# TASK BRIEF
Each entry below is to be given again word for word, with no pictures.

# DATA SHOWN
*** Begin section ***

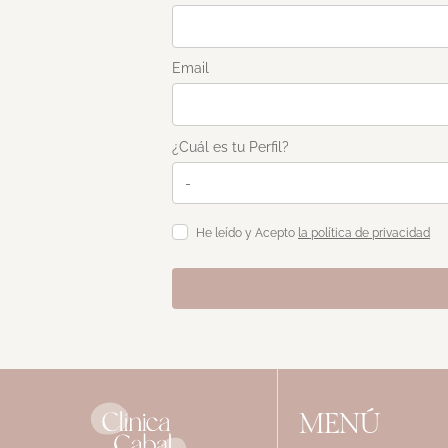
Email
¿Cuál es tu Perfil?
He leído y Acepto
la política de privacidad
MENÚ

*** End section ***

# RESPONSE
Email
¿Cuál es tu Perfil?
He leído y Acepto
la política de privacidad
MENÚ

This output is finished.